Stewardship of resources was the theme of Monday’s county council meeting, with Fairfield County Fire Marshall Tony Hill giving a presentation during a light county council session.
Hill reported on the Insurance Service Office (ISO) rating improvements that came about in the Dutchman’s Creek area after a new fire substation opened there over the summer.
The county spent around $65,000 on the substation and according to Deputy County Administrator Davis Anderson, projected savings for homeowners on reassessed home insurance rates are projected around $60,000.
Fairfield County Fire Marshall Tony Hill said it took around three years to build the substation which brought an additional 175 homes into the Dutchman Creek Fire District.
Adding those homes led to a reassessment of the ISO ratings used by insurance companies to establish home owners’ insurance premiums.
ISO ratings are on a scale of 1-10 with a lower number equating to a lower insurance rate. Hill estimated on average that residents who were added to the system saved 50 percent on homeowner’s insurance.
Those residents saw their ISO rating decrease from 10 to six, however residents who already were within the Dutchman Creek Fire Department area saw their ISO rating increase from five to six. A masonry home carrying $250,000 of home owner’s insurance had a class 10 ISO and with that a $2,259 rate, but by reducing the ISO to six the customer experienced $1,278 in savings.
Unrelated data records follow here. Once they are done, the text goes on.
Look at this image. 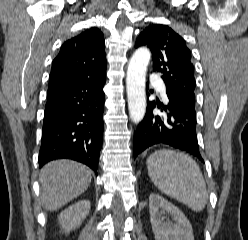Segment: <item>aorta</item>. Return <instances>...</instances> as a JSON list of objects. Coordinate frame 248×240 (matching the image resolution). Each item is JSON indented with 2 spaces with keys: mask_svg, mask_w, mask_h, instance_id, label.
Segmentation results:
<instances>
[{
  "mask_svg": "<svg viewBox=\"0 0 248 240\" xmlns=\"http://www.w3.org/2000/svg\"><path fill=\"white\" fill-rule=\"evenodd\" d=\"M151 58V53L146 48L135 51L128 65L126 86L130 118L134 123H139L146 112V70Z\"/></svg>",
  "mask_w": 248,
  "mask_h": 240,
  "instance_id": "1",
  "label": "aorta"
}]
</instances>
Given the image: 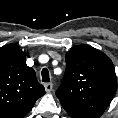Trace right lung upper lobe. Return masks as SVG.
Returning a JSON list of instances; mask_svg holds the SVG:
<instances>
[{"label":"right lung upper lobe","instance_id":"1","mask_svg":"<svg viewBox=\"0 0 118 118\" xmlns=\"http://www.w3.org/2000/svg\"><path fill=\"white\" fill-rule=\"evenodd\" d=\"M45 94L18 45L0 48V118H23Z\"/></svg>","mask_w":118,"mask_h":118}]
</instances>
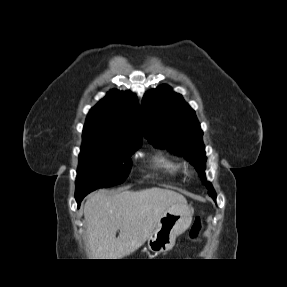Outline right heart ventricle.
<instances>
[{
  "label": "right heart ventricle",
  "instance_id": "right-heart-ventricle-1",
  "mask_svg": "<svg viewBox=\"0 0 287 287\" xmlns=\"http://www.w3.org/2000/svg\"><path fill=\"white\" fill-rule=\"evenodd\" d=\"M155 165L171 176H178L183 171L181 163L165 154H158L156 156Z\"/></svg>",
  "mask_w": 287,
  "mask_h": 287
}]
</instances>
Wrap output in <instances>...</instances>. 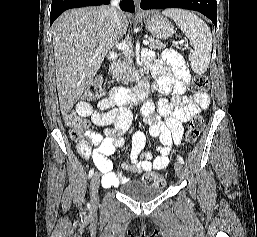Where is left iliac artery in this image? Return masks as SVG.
I'll use <instances>...</instances> for the list:
<instances>
[{"label":"left iliac artery","instance_id":"44dca946","mask_svg":"<svg viewBox=\"0 0 257 237\" xmlns=\"http://www.w3.org/2000/svg\"><path fill=\"white\" fill-rule=\"evenodd\" d=\"M177 159L181 164H184V160L180 155H177Z\"/></svg>","mask_w":257,"mask_h":237}]
</instances>
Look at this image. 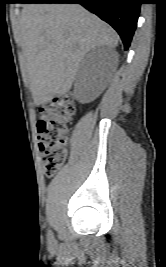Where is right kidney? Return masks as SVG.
<instances>
[{"label": "right kidney", "instance_id": "1", "mask_svg": "<svg viewBox=\"0 0 166 267\" xmlns=\"http://www.w3.org/2000/svg\"><path fill=\"white\" fill-rule=\"evenodd\" d=\"M106 68L105 49L102 47L93 48L86 55L76 80V97L79 102L89 103L100 95Z\"/></svg>", "mask_w": 166, "mask_h": 267}]
</instances>
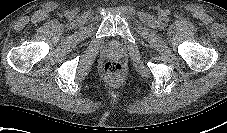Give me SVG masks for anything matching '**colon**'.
<instances>
[{
	"instance_id": "1",
	"label": "colon",
	"mask_w": 227,
	"mask_h": 133,
	"mask_svg": "<svg viewBox=\"0 0 227 133\" xmlns=\"http://www.w3.org/2000/svg\"><path fill=\"white\" fill-rule=\"evenodd\" d=\"M124 66L118 61H107L103 65V72L111 78L118 79L124 75Z\"/></svg>"
}]
</instances>
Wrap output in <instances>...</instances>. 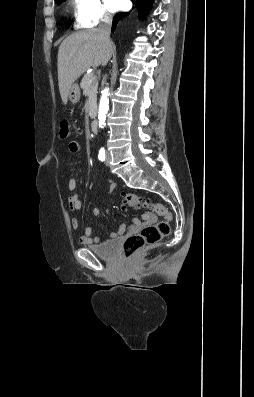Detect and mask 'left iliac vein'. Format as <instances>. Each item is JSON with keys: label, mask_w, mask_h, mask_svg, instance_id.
Instances as JSON below:
<instances>
[{"label": "left iliac vein", "mask_w": 254, "mask_h": 397, "mask_svg": "<svg viewBox=\"0 0 254 397\" xmlns=\"http://www.w3.org/2000/svg\"><path fill=\"white\" fill-rule=\"evenodd\" d=\"M110 159H111L110 153L107 152V154H106V161H105V165H106V166H109V164H110Z\"/></svg>", "instance_id": "4c4485c4"}]
</instances>
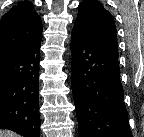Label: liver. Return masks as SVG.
<instances>
[{"instance_id": "obj_1", "label": "liver", "mask_w": 144, "mask_h": 137, "mask_svg": "<svg viewBox=\"0 0 144 137\" xmlns=\"http://www.w3.org/2000/svg\"><path fill=\"white\" fill-rule=\"evenodd\" d=\"M0 137H19L16 133L9 130H0Z\"/></svg>"}]
</instances>
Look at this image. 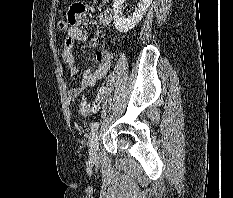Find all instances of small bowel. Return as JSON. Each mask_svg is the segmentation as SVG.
Returning <instances> with one entry per match:
<instances>
[{"label":"small bowel","mask_w":233,"mask_h":198,"mask_svg":"<svg viewBox=\"0 0 233 198\" xmlns=\"http://www.w3.org/2000/svg\"><path fill=\"white\" fill-rule=\"evenodd\" d=\"M87 14L88 6L82 2L73 3L67 12L69 27L66 39L62 44V59L68 67L71 77L79 73V67L75 61L73 50L77 44L85 42L88 38V33L81 28ZM112 18L113 12L111 9L102 10L96 17L97 22L102 26L111 24ZM95 57L98 66L93 70H86L79 83L68 90L67 96L69 100H76L87 87L94 86L110 69L113 56L109 50L99 48L95 51Z\"/></svg>","instance_id":"small-bowel-1"}]
</instances>
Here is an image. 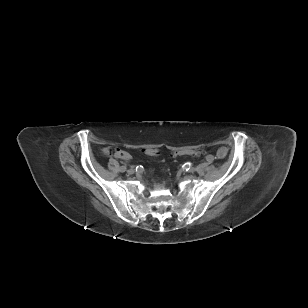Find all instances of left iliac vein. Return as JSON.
Returning <instances> with one entry per match:
<instances>
[{
	"label": "left iliac vein",
	"instance_id": "obj_1",
	"mask_svg": "<svg viewBox=\"0 0 308 308\" xmlns=\"http://www.w3.org/2000/svg\"><path fill=\"white\" fill-rule=\"evenodd\" d=\"M189 172H190V173L195 172V168H194V167H191V168L189 169Z\"/></svg>",
	"mask_w": 308,
	"mask_h": 308
}]
</instances>
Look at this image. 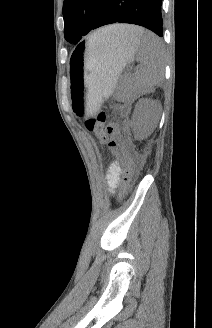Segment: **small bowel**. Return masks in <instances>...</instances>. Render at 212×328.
<instances>
[{
  "mask_svg": "<svg viewBox=\"0 0 212 328\" xmlns=\"http://www.w3.org/2000/svg\"><path fill=\"white\" fill-rule=\"evenodd\" d=\"M122 173L123 168L119 162L115 161L109 166L106 180L111 192L115 191V189L120 185Z\"/></svg>",
  "mask_w": 212,
  "mask_h": 328,
  "instance_id": "small-bowel-1",
  "label": "small bowel"
}]
</instances>
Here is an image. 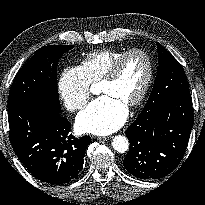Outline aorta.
<instances>
[{
  "label": "aorta",
  "instance_id": "762f6f07",
  "mask_svg": "<svg viewBox=\"0 0 205 205\" xmlns=\"http://www.w3.org/2000/svg\"><path fill=\"white\" fill-rule=\"evenodd\" d=\"M113 149L119 153H124L129 149V141L125 136L117 135L112 141Z\"/></svg>",
  "mask_w": 205,
  "mask_h": 205
}]
</instances>
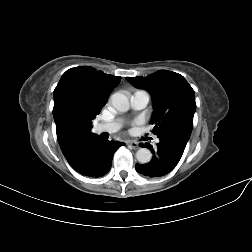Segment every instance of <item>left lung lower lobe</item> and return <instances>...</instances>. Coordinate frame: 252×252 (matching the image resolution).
Instances as JSON below:
<instances>
[{
    "instance_id": "left-lung-lower-lobe-1",
    "label": "left lung lower lobe",
    "mask_w": 252,
    "mask_h": 252,
    "mask_svg": "<svg viewBox=\"0 0 252 252\" xmlns=\"http://www.w3.org/2000/svg\"><path fill=\"white\" fill-rule=\"evenodd\" d=\"M157 147L146 143L153 158L146 164H136V171L146 177H161L170 173L180 161L189 139L180 135H163L158 137Z\"/></svg>"
}]
</instances>
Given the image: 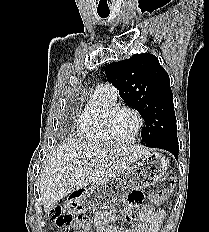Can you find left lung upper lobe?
I'll list each match as a JSON object with an SVG mask.
<instances>
[{"mask_svg": "<svg viewBox=\"0 0 209 232\" xmlns=\"http://www.w3.org/2000/svg\"><path fill=\"white\" fill-rule=\"evenodd\" d=\"M105 72L124 102L145 120L141 137L147 147L156 148L163 137L177 133L169 76L156 56L135 54L108 64Z\"/></svg>", "mask_w": 209, "mask_h": 232, "instance_id": "left-lung-upper-lobe-1", "label": "left lung upper lobe"}]
</instances>
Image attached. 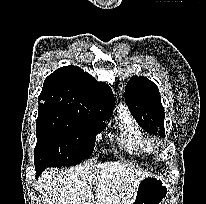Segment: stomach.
Instances as JSON below:
<instances>
[{"label": "stomach", "instance_id": "obj_1", "mask_svg": "<svg viewBox=\"0 0 206 204\" xmlns=\"http://www.w3.org/2000/svg\"><path fill=\"white\" fill-rule=\"evenodd\" d=\"M169 192L162 177L149 175L140 181L130 204H167Z\"/></svg>", "mask_w": 206, "mask_h": 204}]
</instances>
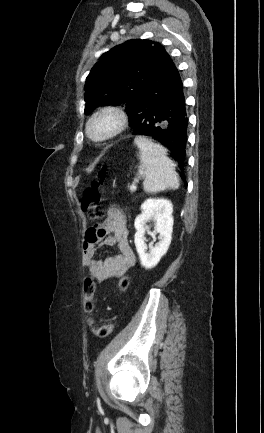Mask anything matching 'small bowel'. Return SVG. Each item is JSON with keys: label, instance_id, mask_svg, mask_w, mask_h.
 I'll use <instances>...</instances> for the list:
<instances>
[{"label": "small bowel", "instance_id": "obj_1", "mask_svg": "<svg viewBox=\"0 0 264 433\" xmlns=\"http://www.w3.org/2000/svg\"><path fill=\"white\" fill-rule=\"evenodd\" d=\"M115 246L117 254L104 260L95 258L99 245ZM136 258L128 240L126 217L117 207H110L106 219L89 228L82 245V264L97 282L124 275Z\"/></svg>", "mask_w": 264, "mask_h": 433}]
</instances>
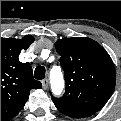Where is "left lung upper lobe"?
<instances>
[{"label": "left lung upper lobe", "mask_w": 121, "mask_h": 121, "mask_svg": "<svg viewBox=\"0 0 121 121\" xmlns=\"http://www.w3.org/2000/svg\"><path fill=\"white\" fill-rule=\"evenodd\" d=\"M65 75V93L52 100L57 109L72 118L89 117L109 100L115 88L111 57L96 41L68 38L55 44Z\"/></svg>", "instance_id": "5c2ea615"}]
</instances>
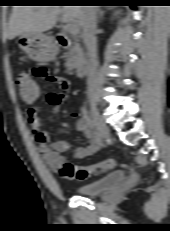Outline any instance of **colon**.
Wrapping results in <instances>:
<instances>
[{"label": "colon", "mask_w": 170, "mask_h": 231, "mask_svg": "<svg viewBox=\"0 0 170 231\" xmlns=\"http://www.w3.org/2000/svg\"><path fill=\"white\" fill-rule=\"evenodd\" d=\"M16 87L20 98L26 103L37 100L40 90L36 80L28 73H19L16 78ZM115 165L114 159H106L92 166H81L64 162L58 167L60 176L68 180H85L88 177L111 170Z\"/></svg>", "instance_id": "5ec220e1"}]
</instances>
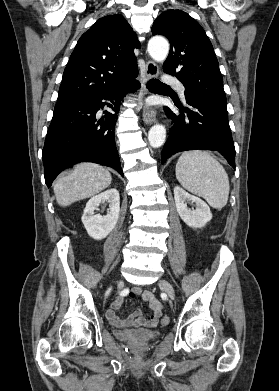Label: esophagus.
I'll list each match as a JSON object with an SVG mask.
<instances>
[{
    "label": "esophagus",
    "mask_w": 279,
    "mask_h": 391,
    "mask_svg": "<svg viewBox=\"0 0 279 391\" xmlns=\"http://www.w3.org/2000/svg\"><path fill=\"white\" fill-rule=\"evenodd\" d=\"M145 74L147 79H155L159 74L158 66L153 61H148L145 66ZM156 120V110L150 107H146L143 113V121L145 124L150 125Z\"/></svg>",
    "instance_id": "esophagus-1"
}]
</instances>
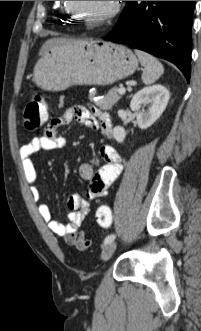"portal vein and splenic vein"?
Listing matches in <instances>:
<instances>
[{
	"mask_svg": "<svg viewBox=\"0 0 201 331\" xmlns=\"http://www.w3.org/2000/svg\"><path fill=\"white\" fill-rule=\"evenodd\" d=\"M125 92H126V89H125V88H119V89H118V93H119L120 95L125 94Z\"/></svg>",
	"mask_w": 201,
	"mask_h": 331,
	"instance_id": "obj_1",
	"label": "portal vein and splenic vein"
}]
</instances>
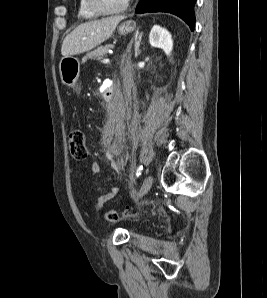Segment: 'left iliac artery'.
<instances>
[{
	"label": "left iliac artery",
	"mask_w": 267,
	"mask_h": 298,
	"mask_svg": "<svg viewBox=\"0 0 267 298\" xmlns=\"http://www.w3.org/2000/svg\"><path fill=\"white\" fill-rule=\"evenodd\" d=\"M142 170H143V166L139 165L137 170H136V177H139L141 175Z\"/></svg>",
	"instance_id": "44dca946"
}]
</instances>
The increase from class five to class six resulted in insurance rates increasing by $25-71 depending upon the home value and if it were a wood or brick structure.
ISO ratings are based 50 percent on fire departments, their equipment and staff, 10 percent on communications and 40 percent on water access.
Expanding the zone with the substation meant the department is more spread out from water access. That longer distance to water sources is contributed to the rise in rates, according to Hill.
“We are trying to do what is best for the entire fire district,” Hill said. “In the future we will try to get those ratings back down to a five.”
Hill said that process is being delayed until the ISO releases new regulations in 2013.
Delaying makes fiscal sense to Hill because then funds can be better allocated toward any new requirements that may arise.
“We don’t want to spend money until we know the new ISO changes,” Hill said.
In executive session, county council discussed a future land purchase by the county.
Council authorized for the county administrator to move forward with a land purchase in the Jenkinsville area.
The administrator cannot act until a full market value evaluation is done on the property.
The land purchase will be used for a future fire, medical and police station to serve the area.
The added emergency facilities are needed not only to serve area residents but to serve the expanding nuclear plant in the unlikely event of a nuclear emergency.
The next scheduled county council meeting is Monday, Oct. 22.